▶ Requirement
Below are the records. Gather each line that holds "Comença".

━━━━━━━━━━

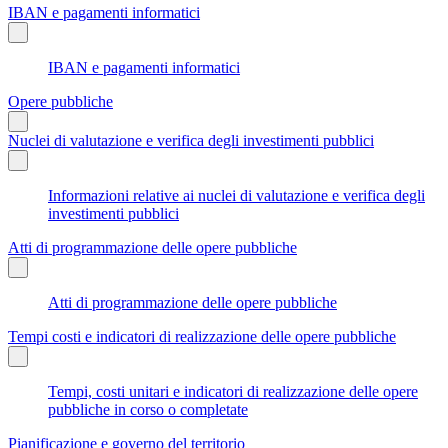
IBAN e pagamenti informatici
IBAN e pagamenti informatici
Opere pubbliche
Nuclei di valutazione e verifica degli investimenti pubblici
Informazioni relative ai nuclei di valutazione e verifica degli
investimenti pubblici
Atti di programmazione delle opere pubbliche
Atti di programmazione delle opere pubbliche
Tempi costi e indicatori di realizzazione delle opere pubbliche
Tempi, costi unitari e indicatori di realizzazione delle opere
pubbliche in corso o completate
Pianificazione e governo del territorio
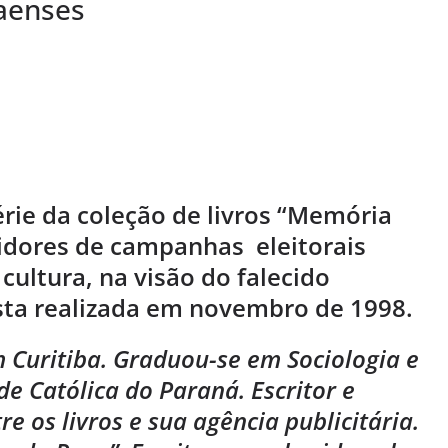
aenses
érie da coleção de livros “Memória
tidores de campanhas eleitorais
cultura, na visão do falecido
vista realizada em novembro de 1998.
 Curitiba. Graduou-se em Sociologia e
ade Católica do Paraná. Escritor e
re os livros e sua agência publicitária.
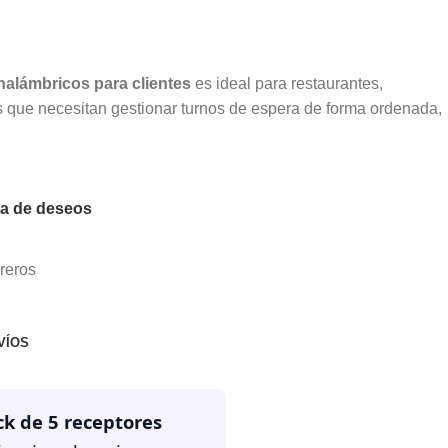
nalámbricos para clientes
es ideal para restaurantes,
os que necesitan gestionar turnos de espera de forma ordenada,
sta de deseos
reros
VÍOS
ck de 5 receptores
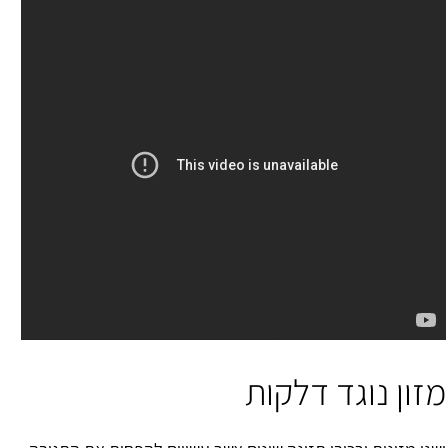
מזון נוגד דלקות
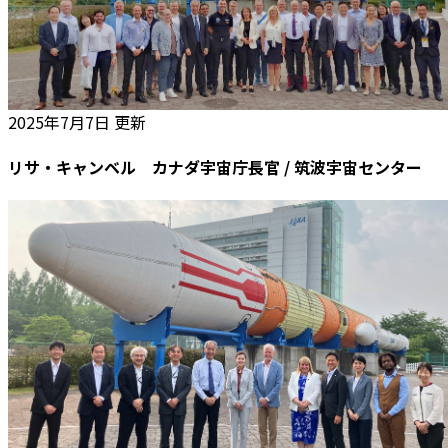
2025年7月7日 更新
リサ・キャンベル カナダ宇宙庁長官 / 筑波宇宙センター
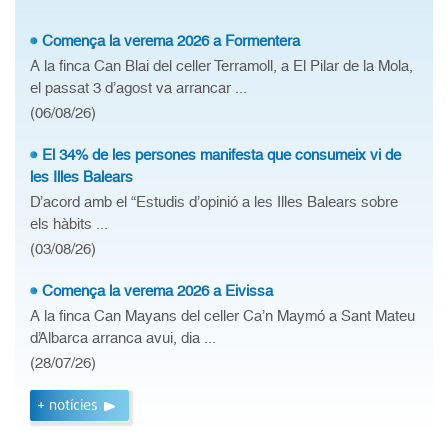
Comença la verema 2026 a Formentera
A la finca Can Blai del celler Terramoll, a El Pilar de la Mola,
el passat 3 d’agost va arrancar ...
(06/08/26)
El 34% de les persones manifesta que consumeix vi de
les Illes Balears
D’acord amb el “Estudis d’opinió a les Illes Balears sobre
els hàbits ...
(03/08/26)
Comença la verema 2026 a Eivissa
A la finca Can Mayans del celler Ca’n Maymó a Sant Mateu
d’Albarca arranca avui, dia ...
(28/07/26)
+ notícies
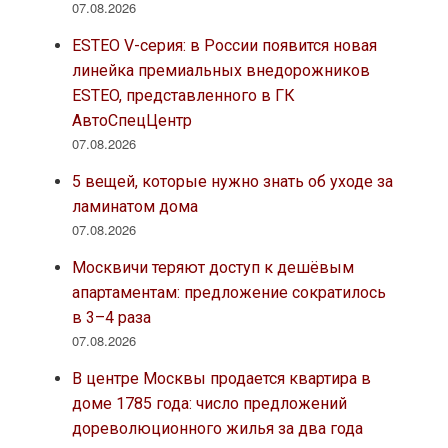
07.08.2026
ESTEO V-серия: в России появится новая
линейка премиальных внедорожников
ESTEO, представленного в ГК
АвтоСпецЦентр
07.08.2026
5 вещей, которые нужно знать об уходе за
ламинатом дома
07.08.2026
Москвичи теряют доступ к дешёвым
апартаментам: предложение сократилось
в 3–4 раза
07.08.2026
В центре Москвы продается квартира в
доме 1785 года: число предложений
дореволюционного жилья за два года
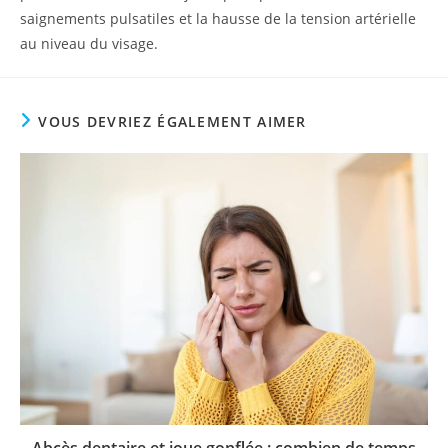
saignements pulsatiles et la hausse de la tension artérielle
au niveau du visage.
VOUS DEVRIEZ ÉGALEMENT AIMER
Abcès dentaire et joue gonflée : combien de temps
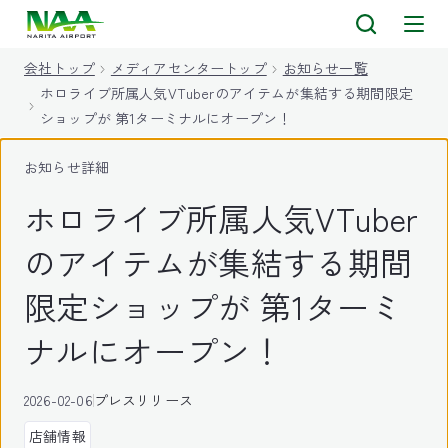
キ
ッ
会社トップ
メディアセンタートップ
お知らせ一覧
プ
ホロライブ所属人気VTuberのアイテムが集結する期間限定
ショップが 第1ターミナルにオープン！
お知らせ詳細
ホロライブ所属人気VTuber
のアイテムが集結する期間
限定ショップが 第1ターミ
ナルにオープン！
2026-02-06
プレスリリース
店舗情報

━━━━━━━━━━

▶ Your response
Comença la verema 2026 a Formentera
Comença la verema 2026 a Eivissa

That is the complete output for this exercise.